◆ EXERCISE GOAL: From the records below, find each line with the string "name" and copy it.

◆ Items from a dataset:

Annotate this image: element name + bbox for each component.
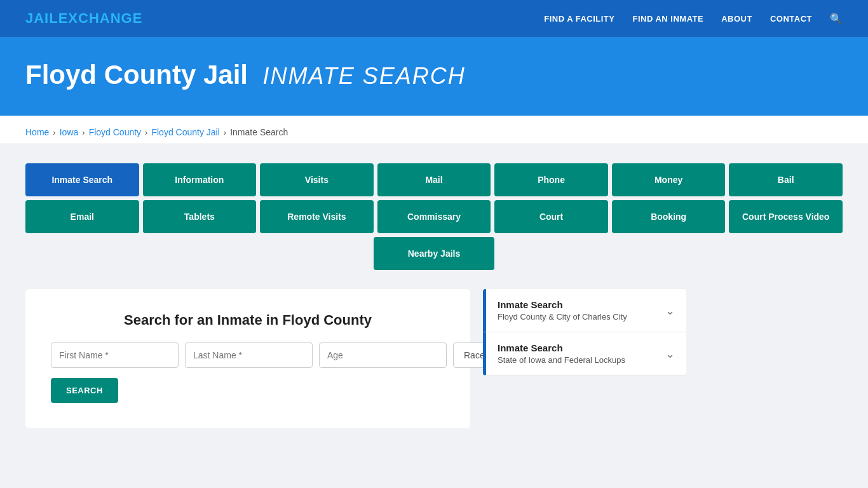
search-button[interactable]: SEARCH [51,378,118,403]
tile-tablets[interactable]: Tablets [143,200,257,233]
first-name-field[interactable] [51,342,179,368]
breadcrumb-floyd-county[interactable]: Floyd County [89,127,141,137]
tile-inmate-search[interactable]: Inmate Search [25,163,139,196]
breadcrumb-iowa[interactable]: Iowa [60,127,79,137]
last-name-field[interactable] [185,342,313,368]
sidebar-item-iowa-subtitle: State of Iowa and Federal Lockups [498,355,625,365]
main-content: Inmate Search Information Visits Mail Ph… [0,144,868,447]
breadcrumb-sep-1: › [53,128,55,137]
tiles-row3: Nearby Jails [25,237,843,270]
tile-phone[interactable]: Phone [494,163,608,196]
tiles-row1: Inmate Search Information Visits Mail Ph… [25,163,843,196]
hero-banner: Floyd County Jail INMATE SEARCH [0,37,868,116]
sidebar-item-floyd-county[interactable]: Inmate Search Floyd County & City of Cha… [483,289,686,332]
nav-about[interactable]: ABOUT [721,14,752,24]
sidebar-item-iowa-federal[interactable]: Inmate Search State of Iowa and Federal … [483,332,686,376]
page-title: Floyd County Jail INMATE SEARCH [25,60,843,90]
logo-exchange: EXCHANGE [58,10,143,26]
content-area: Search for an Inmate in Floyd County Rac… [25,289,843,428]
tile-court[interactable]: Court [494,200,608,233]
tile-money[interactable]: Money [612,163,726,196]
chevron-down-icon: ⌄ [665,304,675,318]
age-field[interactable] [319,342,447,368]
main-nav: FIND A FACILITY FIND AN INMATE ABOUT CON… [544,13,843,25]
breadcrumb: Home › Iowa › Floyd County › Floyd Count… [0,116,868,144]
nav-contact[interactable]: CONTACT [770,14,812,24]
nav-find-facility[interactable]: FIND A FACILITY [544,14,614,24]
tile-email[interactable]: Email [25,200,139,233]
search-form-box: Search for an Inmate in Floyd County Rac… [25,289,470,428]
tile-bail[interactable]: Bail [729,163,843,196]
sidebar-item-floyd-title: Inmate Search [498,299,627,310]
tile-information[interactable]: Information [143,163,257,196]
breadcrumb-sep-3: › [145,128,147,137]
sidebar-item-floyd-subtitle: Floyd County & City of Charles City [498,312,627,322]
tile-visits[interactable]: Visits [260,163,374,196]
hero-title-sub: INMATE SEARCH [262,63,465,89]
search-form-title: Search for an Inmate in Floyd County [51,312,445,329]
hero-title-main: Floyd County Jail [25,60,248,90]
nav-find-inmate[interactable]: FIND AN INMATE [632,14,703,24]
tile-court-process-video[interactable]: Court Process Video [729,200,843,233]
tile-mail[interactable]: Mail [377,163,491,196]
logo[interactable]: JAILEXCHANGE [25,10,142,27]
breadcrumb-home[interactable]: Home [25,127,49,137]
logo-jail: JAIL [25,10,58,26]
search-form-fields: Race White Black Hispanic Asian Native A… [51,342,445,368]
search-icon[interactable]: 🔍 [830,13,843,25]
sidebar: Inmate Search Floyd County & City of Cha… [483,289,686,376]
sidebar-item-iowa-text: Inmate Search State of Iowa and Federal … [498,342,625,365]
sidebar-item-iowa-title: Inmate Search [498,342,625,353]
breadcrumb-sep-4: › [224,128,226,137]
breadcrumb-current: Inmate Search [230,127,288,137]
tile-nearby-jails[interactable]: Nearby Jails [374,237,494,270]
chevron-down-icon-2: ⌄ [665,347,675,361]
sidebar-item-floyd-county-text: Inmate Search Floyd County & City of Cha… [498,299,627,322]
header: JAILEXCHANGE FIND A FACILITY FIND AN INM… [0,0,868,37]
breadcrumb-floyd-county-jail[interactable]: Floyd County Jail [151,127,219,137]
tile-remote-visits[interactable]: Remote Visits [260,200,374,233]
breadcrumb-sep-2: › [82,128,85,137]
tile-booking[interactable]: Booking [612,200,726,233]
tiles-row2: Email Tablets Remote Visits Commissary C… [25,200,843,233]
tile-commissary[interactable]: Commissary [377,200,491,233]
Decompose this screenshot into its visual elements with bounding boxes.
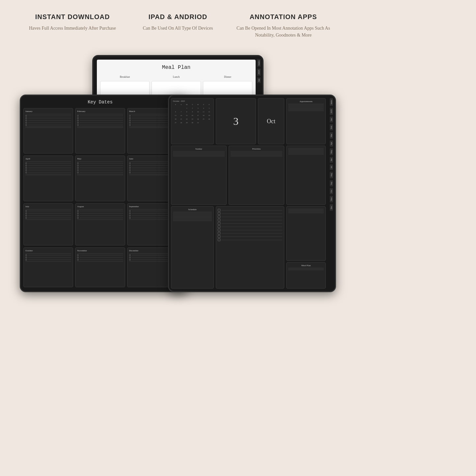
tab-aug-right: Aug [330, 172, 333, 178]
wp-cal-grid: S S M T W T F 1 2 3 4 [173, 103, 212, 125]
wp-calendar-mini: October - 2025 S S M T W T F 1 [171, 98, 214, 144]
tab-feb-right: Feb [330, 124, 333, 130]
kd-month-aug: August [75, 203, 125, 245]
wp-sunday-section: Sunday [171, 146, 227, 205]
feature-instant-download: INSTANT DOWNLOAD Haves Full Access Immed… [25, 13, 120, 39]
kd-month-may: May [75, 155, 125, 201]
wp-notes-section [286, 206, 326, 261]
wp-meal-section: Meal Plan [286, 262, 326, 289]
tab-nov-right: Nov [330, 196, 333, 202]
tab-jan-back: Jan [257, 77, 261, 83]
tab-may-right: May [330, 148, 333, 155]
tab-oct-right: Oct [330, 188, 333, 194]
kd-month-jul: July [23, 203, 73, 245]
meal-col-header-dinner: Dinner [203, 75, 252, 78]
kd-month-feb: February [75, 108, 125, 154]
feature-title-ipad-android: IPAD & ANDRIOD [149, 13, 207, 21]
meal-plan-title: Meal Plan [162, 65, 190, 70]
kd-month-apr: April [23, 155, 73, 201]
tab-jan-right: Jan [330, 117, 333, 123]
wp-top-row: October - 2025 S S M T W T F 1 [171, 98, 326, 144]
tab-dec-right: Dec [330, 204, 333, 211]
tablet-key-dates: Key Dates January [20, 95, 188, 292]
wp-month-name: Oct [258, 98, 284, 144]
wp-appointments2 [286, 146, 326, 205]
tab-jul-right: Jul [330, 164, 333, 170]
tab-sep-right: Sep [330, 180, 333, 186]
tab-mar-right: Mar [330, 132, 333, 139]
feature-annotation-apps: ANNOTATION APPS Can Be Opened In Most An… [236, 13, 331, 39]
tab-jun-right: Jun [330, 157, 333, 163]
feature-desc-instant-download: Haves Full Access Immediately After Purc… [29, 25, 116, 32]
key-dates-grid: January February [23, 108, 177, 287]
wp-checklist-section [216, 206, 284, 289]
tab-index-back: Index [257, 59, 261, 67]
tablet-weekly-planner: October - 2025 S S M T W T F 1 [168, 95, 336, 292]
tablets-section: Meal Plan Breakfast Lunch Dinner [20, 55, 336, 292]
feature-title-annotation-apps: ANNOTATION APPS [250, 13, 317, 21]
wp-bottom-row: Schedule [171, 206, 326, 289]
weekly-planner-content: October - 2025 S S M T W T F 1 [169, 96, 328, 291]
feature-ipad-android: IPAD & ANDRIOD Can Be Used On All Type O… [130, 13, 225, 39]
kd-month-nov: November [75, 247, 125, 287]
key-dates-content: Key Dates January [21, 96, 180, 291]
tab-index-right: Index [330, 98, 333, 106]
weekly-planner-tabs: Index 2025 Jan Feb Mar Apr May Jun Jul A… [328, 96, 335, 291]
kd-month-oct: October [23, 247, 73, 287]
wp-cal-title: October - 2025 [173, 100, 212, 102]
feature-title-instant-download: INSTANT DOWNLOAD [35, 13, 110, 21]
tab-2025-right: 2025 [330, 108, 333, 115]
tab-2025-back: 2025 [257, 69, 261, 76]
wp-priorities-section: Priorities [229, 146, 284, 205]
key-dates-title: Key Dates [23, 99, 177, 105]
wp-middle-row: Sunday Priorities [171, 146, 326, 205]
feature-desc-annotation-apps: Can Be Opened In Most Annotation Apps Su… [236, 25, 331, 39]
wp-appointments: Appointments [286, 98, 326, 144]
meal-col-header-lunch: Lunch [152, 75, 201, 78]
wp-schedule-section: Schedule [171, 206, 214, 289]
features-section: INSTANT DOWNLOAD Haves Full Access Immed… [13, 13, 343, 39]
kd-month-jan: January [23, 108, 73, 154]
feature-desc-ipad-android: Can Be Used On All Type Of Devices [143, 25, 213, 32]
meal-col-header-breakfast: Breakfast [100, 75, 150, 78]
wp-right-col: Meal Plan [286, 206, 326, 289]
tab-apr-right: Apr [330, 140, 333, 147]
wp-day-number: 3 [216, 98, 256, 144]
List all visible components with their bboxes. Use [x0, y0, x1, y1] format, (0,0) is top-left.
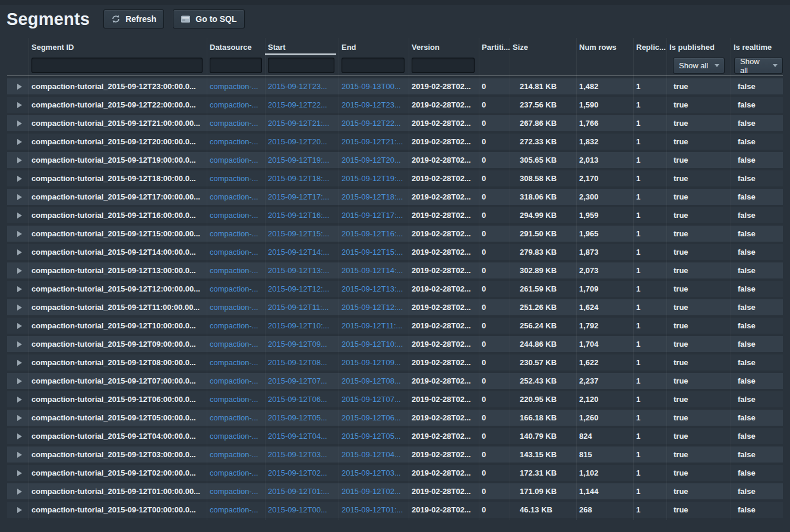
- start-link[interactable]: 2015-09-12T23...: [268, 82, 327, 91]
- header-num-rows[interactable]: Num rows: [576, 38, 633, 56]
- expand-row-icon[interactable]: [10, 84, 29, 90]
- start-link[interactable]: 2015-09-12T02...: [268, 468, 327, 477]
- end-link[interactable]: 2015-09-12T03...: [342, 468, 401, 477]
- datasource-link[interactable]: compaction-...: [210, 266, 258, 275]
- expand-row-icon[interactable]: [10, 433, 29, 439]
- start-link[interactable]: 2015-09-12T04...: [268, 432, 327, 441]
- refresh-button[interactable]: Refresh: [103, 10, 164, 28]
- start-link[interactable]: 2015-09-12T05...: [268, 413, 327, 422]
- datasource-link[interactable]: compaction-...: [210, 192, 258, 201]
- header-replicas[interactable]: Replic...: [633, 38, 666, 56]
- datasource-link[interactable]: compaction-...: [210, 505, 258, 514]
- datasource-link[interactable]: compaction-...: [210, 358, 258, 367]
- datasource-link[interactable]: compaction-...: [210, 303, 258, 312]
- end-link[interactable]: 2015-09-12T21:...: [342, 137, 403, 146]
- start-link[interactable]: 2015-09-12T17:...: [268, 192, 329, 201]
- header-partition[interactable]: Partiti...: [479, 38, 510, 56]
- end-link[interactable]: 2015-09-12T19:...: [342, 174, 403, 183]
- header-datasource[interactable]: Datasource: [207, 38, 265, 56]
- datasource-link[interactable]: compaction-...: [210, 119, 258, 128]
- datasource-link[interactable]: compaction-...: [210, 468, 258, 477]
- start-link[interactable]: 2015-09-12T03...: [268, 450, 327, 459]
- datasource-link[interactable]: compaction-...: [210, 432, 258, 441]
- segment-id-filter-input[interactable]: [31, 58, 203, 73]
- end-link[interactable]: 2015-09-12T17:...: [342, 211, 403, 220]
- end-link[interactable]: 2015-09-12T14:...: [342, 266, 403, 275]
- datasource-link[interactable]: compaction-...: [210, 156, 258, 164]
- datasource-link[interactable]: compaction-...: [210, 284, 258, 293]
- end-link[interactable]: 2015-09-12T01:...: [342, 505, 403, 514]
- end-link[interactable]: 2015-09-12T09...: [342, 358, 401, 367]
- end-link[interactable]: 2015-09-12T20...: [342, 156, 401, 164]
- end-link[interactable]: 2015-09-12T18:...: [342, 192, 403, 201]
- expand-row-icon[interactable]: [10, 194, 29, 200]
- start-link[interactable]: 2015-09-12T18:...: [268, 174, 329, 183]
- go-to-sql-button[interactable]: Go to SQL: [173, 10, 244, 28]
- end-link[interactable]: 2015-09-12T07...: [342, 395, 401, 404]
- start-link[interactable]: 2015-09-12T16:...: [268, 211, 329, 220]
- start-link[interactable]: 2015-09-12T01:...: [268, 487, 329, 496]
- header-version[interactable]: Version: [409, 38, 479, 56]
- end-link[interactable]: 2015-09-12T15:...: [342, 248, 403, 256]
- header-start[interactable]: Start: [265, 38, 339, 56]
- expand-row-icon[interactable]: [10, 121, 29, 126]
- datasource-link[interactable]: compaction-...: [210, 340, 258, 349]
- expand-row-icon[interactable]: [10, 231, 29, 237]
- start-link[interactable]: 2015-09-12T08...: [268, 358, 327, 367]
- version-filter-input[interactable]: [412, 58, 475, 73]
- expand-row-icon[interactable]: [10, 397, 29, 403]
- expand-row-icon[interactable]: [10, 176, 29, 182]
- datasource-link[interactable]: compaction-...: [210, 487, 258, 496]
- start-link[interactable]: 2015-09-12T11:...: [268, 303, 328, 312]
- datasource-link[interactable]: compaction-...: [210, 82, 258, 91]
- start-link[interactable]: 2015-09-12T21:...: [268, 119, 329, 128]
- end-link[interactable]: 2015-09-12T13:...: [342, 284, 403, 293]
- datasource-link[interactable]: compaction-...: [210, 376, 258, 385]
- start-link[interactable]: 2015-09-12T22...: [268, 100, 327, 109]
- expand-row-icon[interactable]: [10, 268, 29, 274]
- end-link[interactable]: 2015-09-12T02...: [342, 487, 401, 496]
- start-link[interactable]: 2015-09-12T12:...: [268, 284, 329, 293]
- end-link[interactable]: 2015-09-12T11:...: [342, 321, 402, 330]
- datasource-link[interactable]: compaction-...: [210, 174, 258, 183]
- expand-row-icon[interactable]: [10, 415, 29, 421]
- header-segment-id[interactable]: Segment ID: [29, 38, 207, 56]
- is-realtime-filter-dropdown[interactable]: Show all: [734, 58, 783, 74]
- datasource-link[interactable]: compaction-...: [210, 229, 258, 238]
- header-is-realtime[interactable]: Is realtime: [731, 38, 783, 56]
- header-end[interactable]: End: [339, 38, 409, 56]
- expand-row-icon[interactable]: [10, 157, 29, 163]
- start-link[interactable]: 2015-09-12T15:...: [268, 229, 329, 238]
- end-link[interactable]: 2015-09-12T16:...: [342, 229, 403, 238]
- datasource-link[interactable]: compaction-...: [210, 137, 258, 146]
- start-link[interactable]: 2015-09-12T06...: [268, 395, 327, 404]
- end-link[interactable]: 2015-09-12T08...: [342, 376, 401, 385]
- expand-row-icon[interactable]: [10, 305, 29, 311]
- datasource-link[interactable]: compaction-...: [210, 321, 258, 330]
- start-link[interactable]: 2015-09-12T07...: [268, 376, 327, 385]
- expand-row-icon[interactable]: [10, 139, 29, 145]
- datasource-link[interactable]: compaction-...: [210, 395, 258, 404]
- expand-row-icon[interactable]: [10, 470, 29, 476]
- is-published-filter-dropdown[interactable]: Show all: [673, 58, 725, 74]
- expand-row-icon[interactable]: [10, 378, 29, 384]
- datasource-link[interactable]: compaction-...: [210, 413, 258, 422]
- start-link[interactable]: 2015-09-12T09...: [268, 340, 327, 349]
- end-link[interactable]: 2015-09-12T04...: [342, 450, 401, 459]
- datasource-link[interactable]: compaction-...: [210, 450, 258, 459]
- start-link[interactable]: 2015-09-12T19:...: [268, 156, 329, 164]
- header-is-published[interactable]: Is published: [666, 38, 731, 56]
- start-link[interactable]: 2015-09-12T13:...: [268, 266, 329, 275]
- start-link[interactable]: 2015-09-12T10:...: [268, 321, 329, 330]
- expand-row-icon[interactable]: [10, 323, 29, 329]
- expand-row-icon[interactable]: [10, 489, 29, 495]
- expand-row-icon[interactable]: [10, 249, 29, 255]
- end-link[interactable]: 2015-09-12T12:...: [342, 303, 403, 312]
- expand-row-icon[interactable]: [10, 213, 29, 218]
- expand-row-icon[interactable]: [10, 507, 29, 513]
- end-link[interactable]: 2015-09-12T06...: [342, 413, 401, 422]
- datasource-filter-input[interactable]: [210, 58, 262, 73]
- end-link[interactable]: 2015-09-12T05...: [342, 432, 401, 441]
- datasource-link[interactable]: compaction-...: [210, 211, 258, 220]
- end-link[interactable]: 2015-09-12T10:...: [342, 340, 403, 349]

◆ EXPECTED ANSWER:
Annotate this image: element name + bbox for each component.
first-name-field[interactable] [51,342,179,368]
last-name-field[interactable] [185,342,313,368]
wp-month-name: Oct [258, 98, 284, 144]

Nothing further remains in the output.